22. Sherrod Wright, 6-2, 200, SG, Jr., George Mason
Paul Hewitt lost Ryan Pearson and Mike Morrison -- his top two guys from last year. Now Wright will get every opportunity to be the go-to player for the Patriots.
23. Wes Saunders, 6-5, 215, SG, Soph., Harvard
The Crimson will be without their top two players -- Kyle Casey and Brandyn Curry. That'll give the young guys an opportunity a year earlier than anticipated and none will shine as much as Saunders.
24. Jamil Wilson, 6-7, 225, F, Jr., Marquette
Had his moments last season, but was a role guy behind Jae Crowder and Darius Johnson-Odom.

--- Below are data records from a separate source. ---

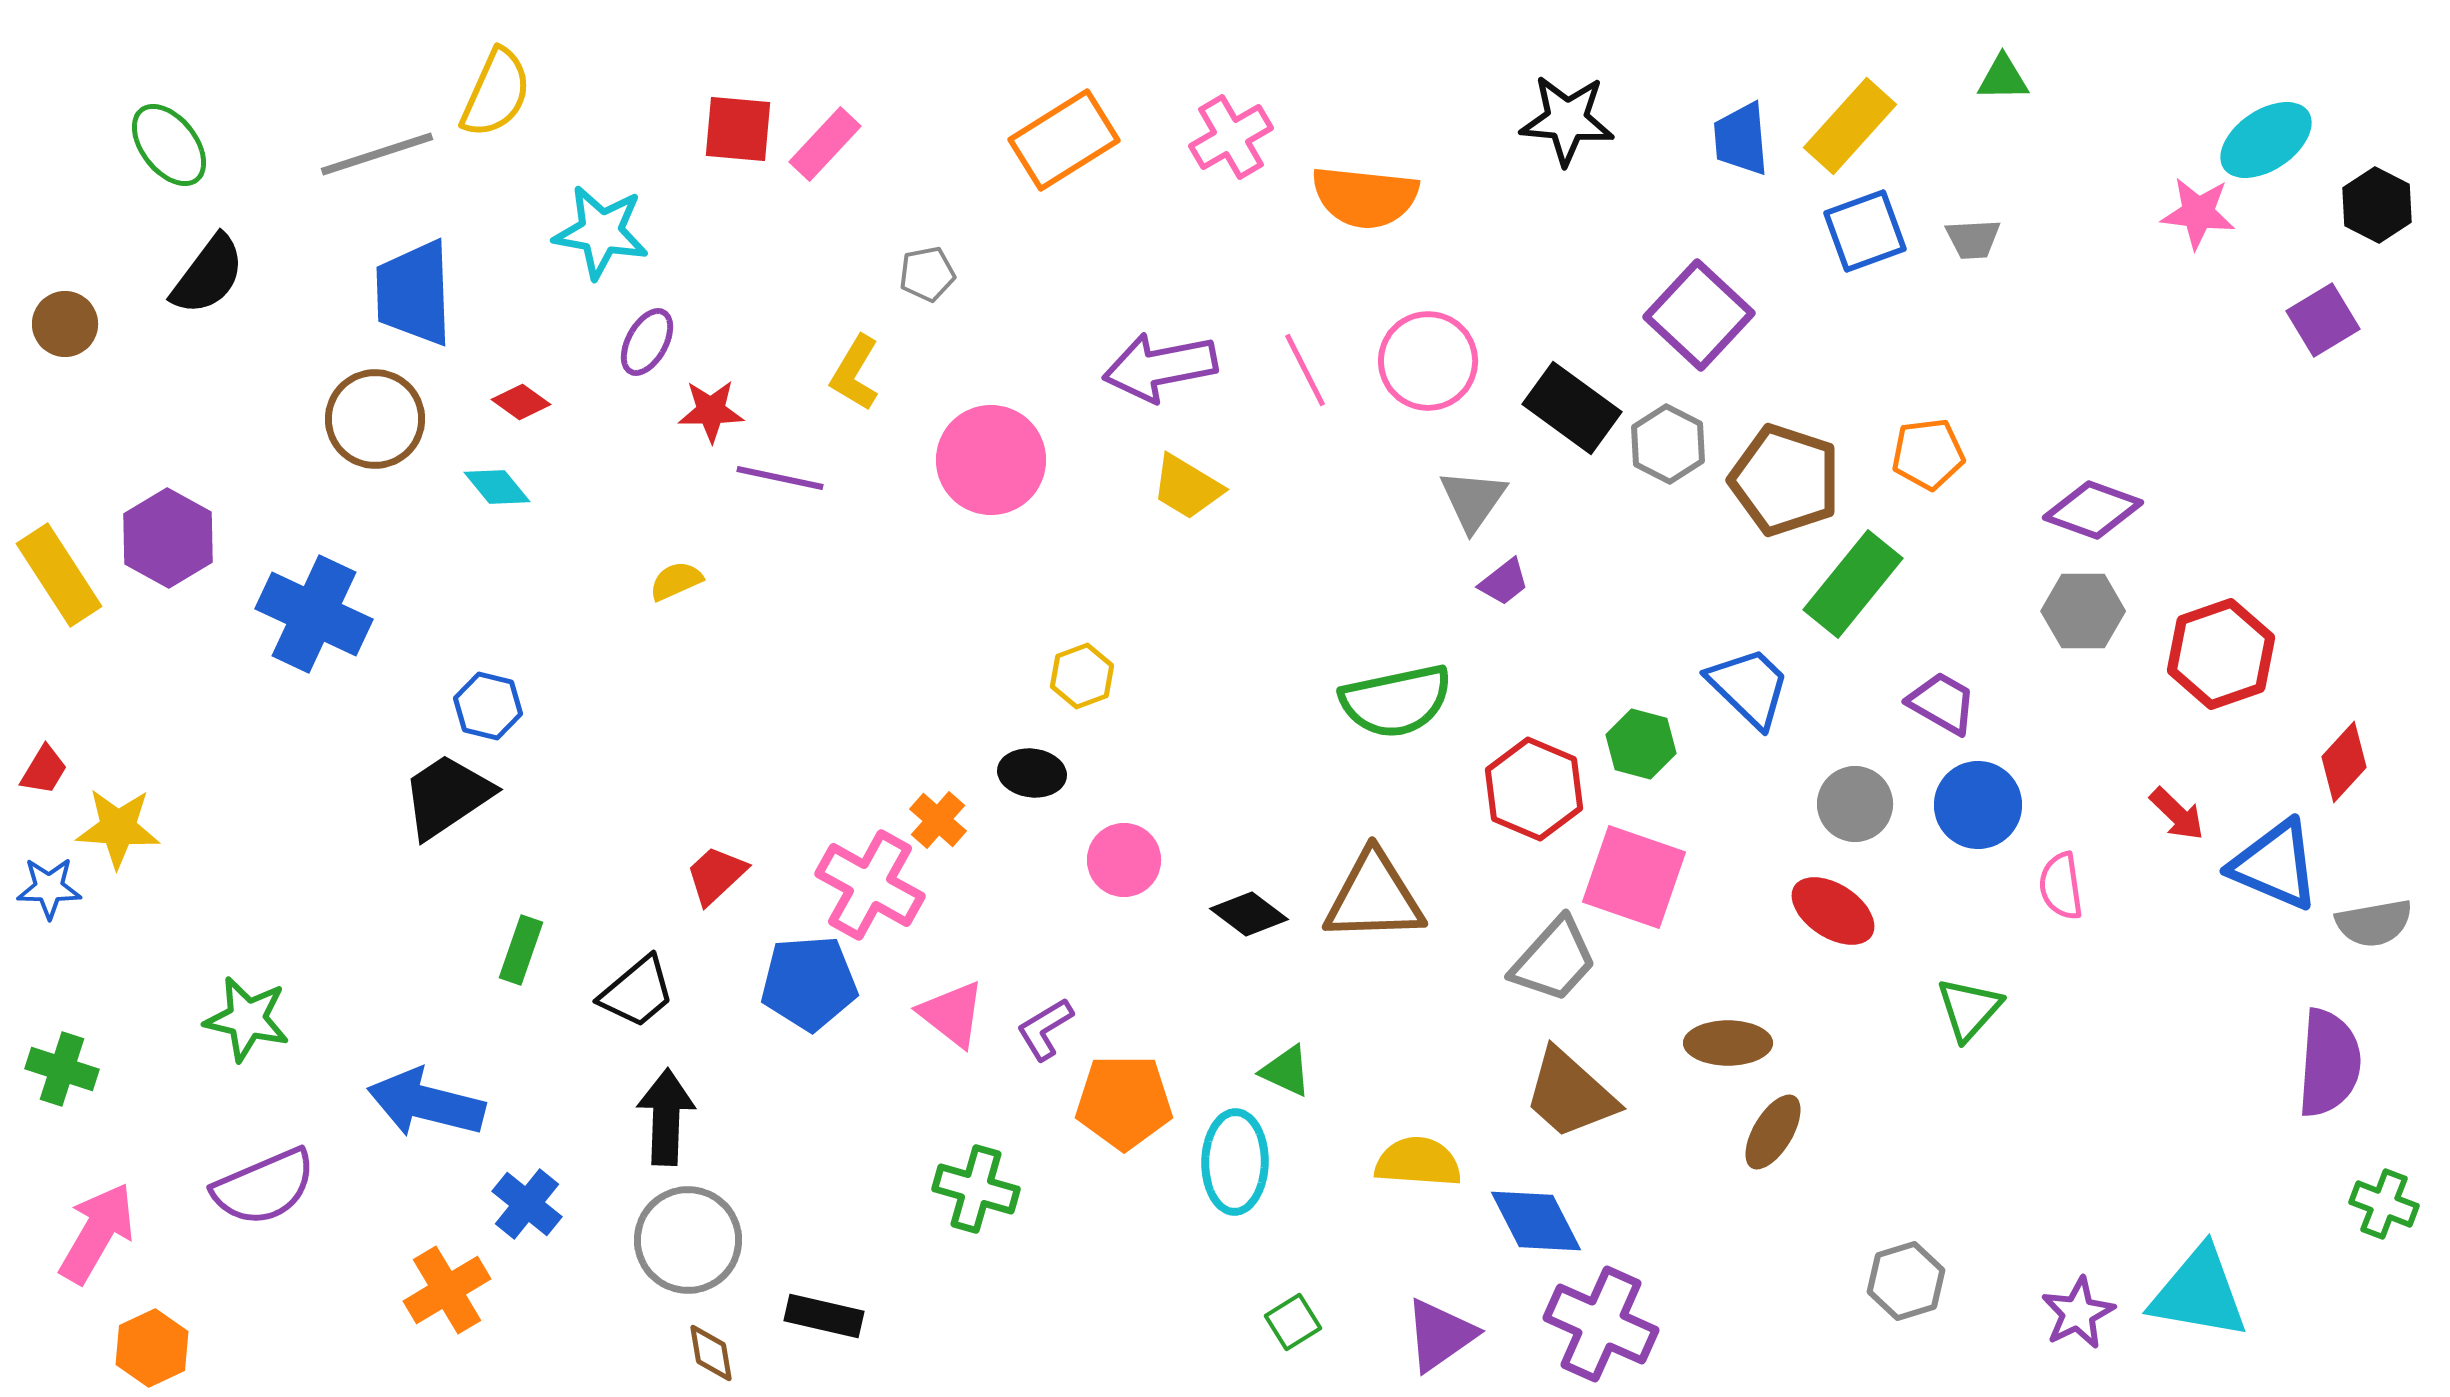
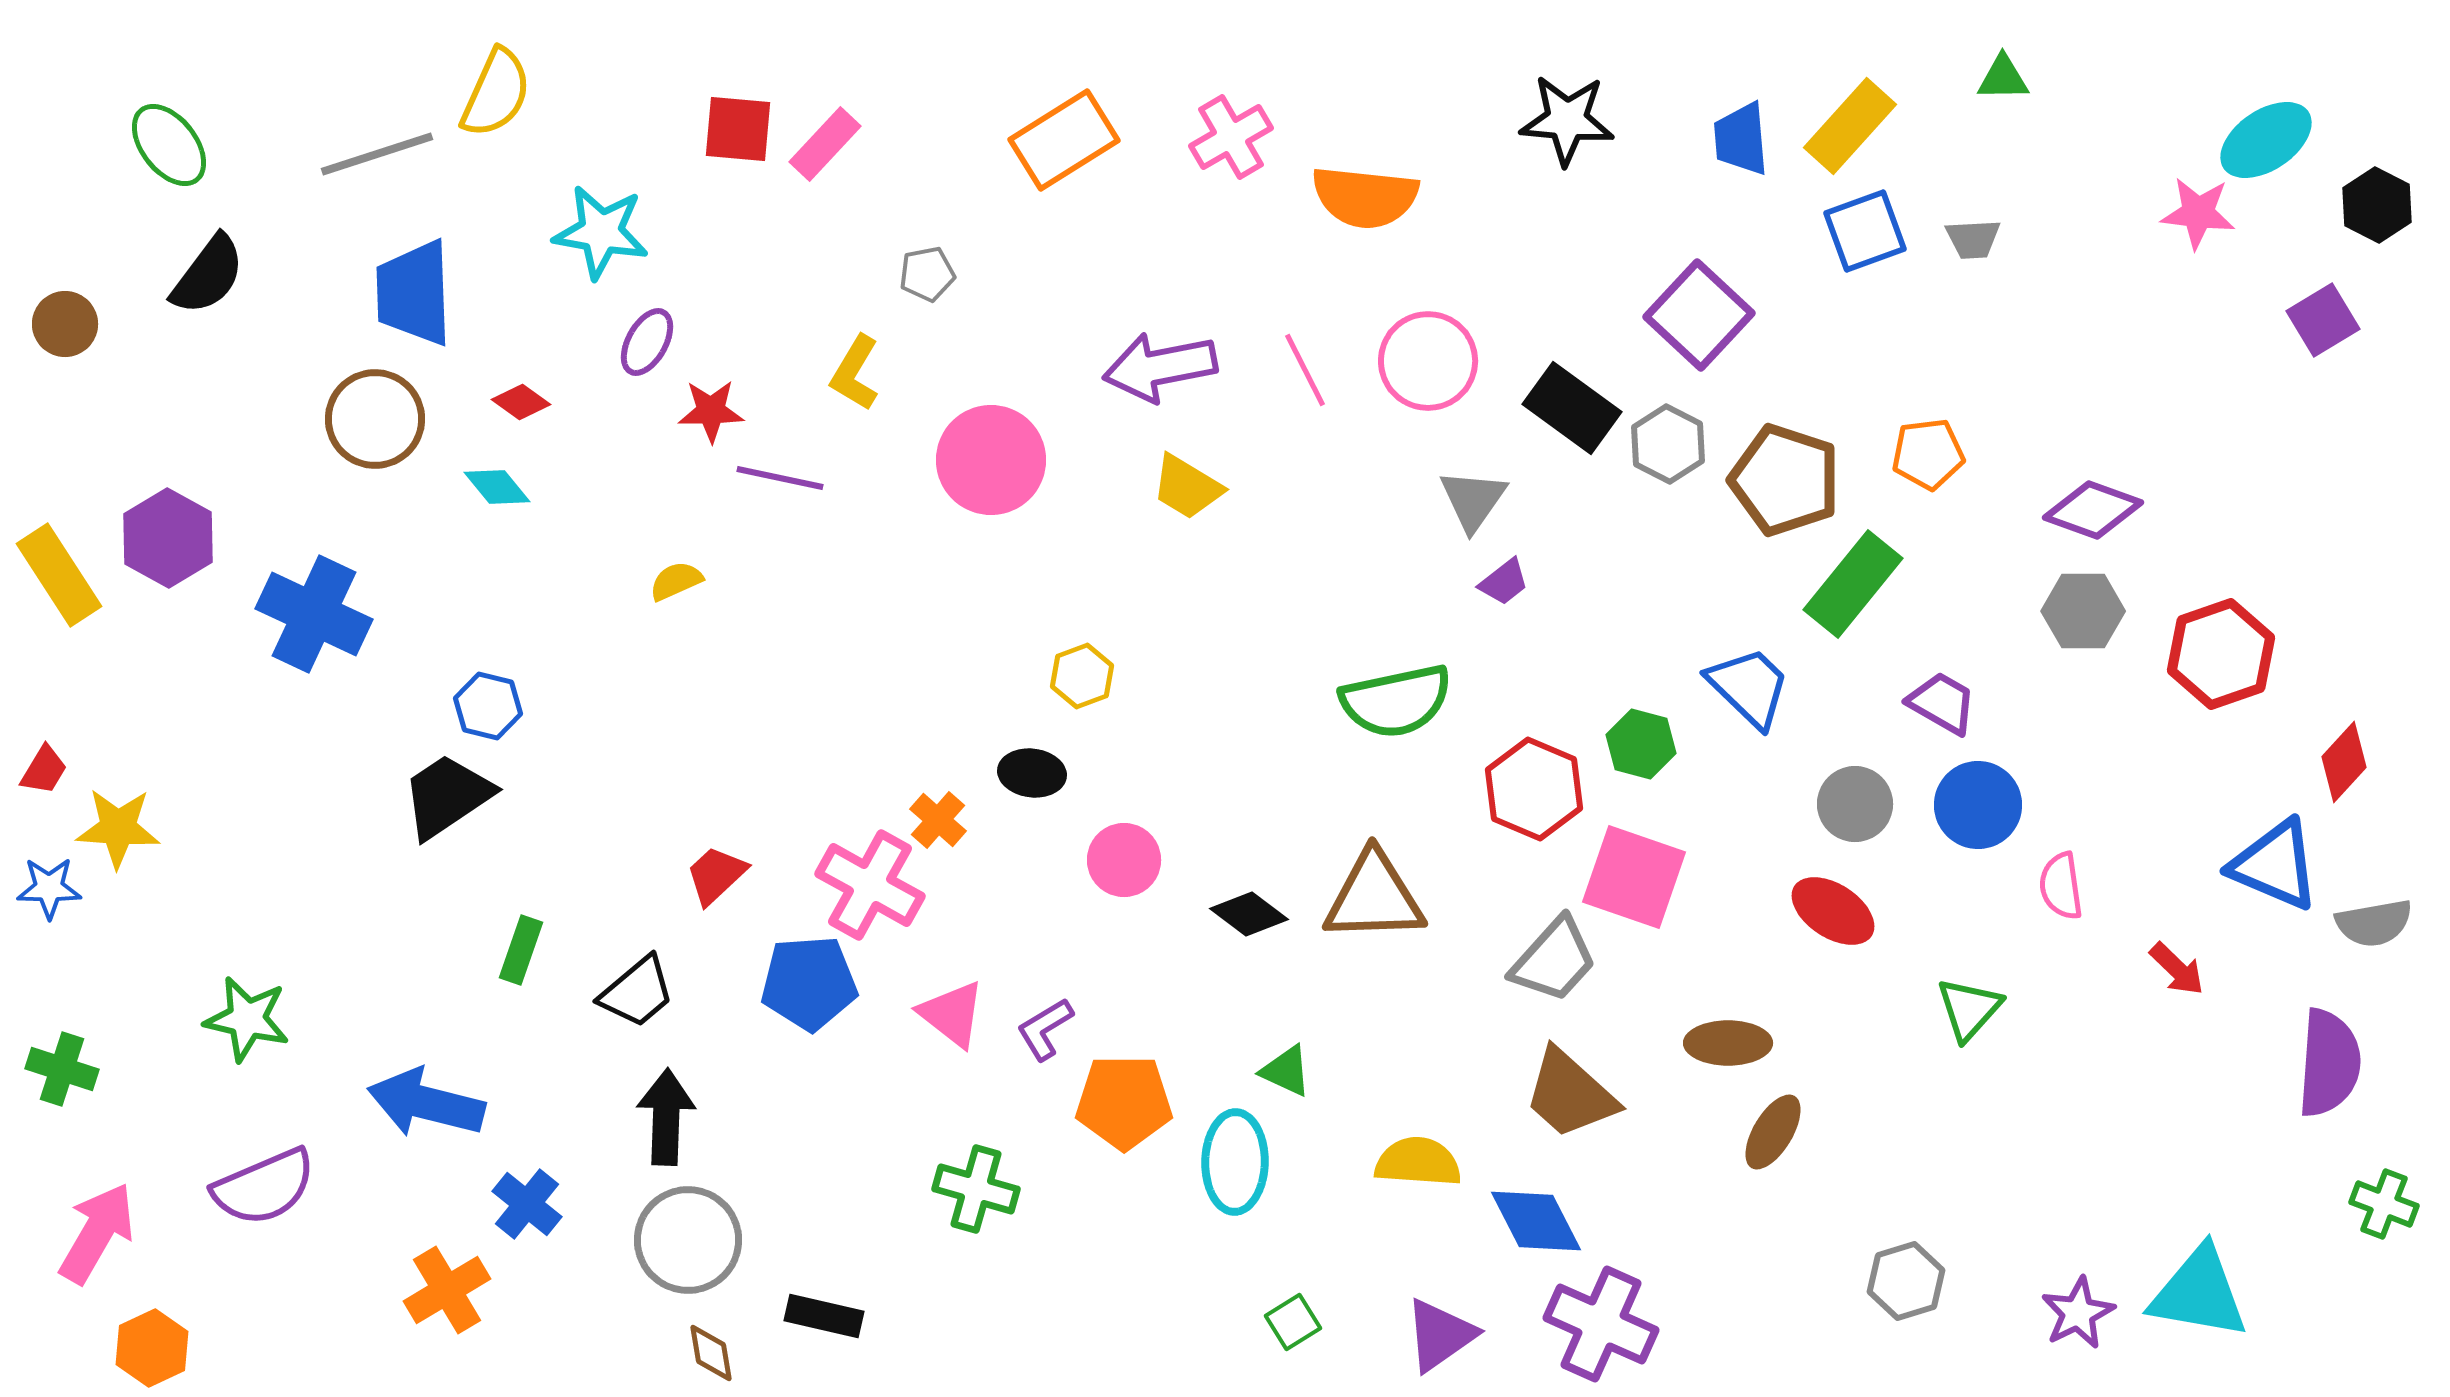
red arrow at (2177, 814): moved 155 px down
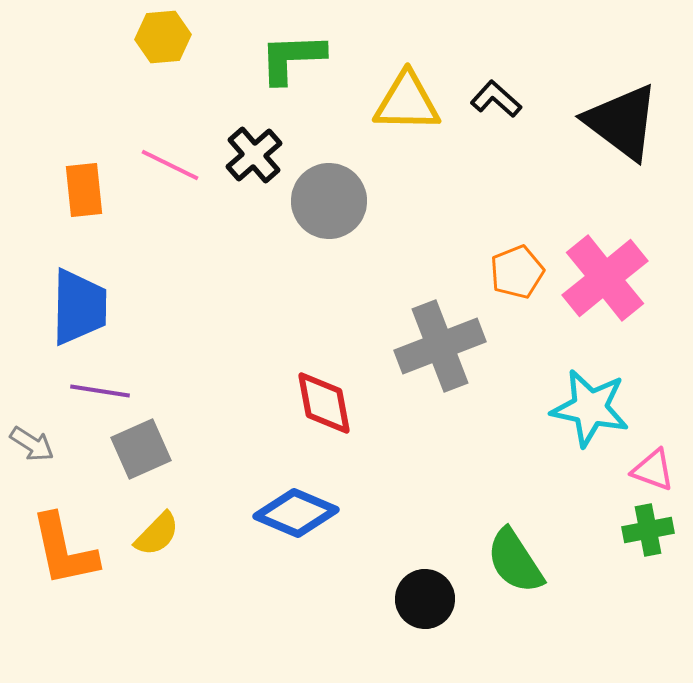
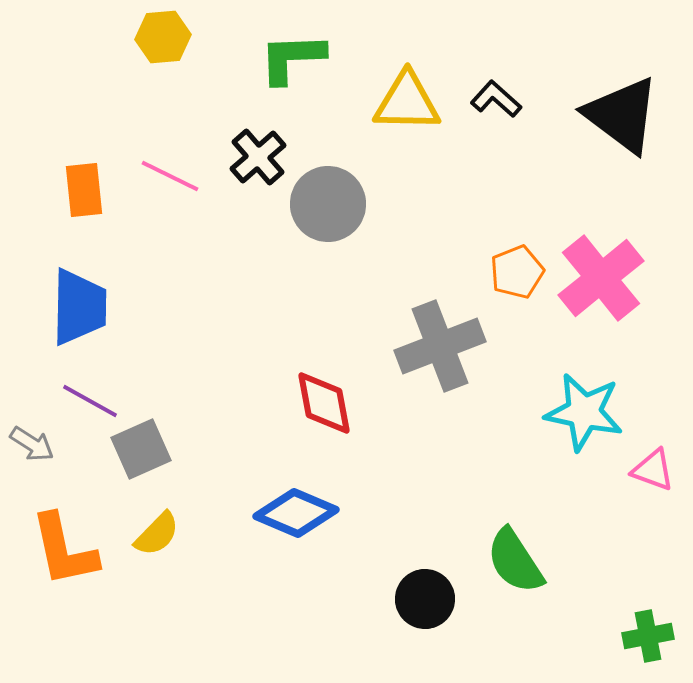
black triangle: moved 7 px up
black cross: moved 4 px right, 2 px down
pink line: moved 11 px down
gray circle: moved 1 px left, 3 px down
pink cross: moved 4 px left
purple line: moved 10 px left, 10 px down; rotated 20 degrees clockwise
cyan star: moved 6 px left, 4 px down
green cross: moved 106 px down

Now he has the chance to see his role expand after averaging 7.1 points and 4.1 boards a year ago for Buzz Williams.
25. Hunter Mickelson, 6-10, 245, C, Soph., Arkansas
It's not as though the Razorbacks lost a ton and Mickelson will slide into someone's spot. It's more than the skilled big man just needed some time to mature -- and should do far more than he did a year ago (5.2 ppg, 3.7 rpg) as a freshman in Fayetteville.
26. Kyle Wiltjer, 6-9, 245, PF, Soph., Kentucky
He's the only one back from last year's national title squad. Barely played a year ago, but he's skilled in the post and can shoot it from deep. That, along with some experience, should land him on the court.
 27. Nemanja Djurisic, 6-8, 230, PF, Soph., Georgia
The skilled forward from Montenegro came on late last season, but put up mediocre numbers as a freshman at 7.0 points and 4.2 rebounds per game. Look for him to be a major part of Mark Fox's offense this year, along with Kentavious Pope-Caldwell.
 28. Khyle Marshall, 6-6, 215, F, Jr., Butler
More was expected from Marshall as a sophomore, but he didn't quite deliver, averaging 9.6 points per contest. His work ethic has improved and without Chrishawn Hopkins, Marshall has no choice but to take a leap.
29. Kevin Ware, 6-2, 175, G, Soph., Louisville
Didn't join the team last season until Dec. 14 and wasn't much of a factor. He scored just 20 points all season in limited duty, but Ware has been terrific all offseason and should make an impact this season -- even if he doesn't put up eye-popping numbers.
30. Travis Taylor, 6-7, 220, PF, Sr., Xavier
I thought he'd make an impact last season for the Musketeers, but it didn't happen and Chris Mack used him as a reserve who didn't produce much at all (4.5 ppg, 3.7 rpg). Now Mack has no choice, with a lack of frontline guys, and Taylor should deliver. Remember, this is a guy who put up numbers in his time at Monmouth.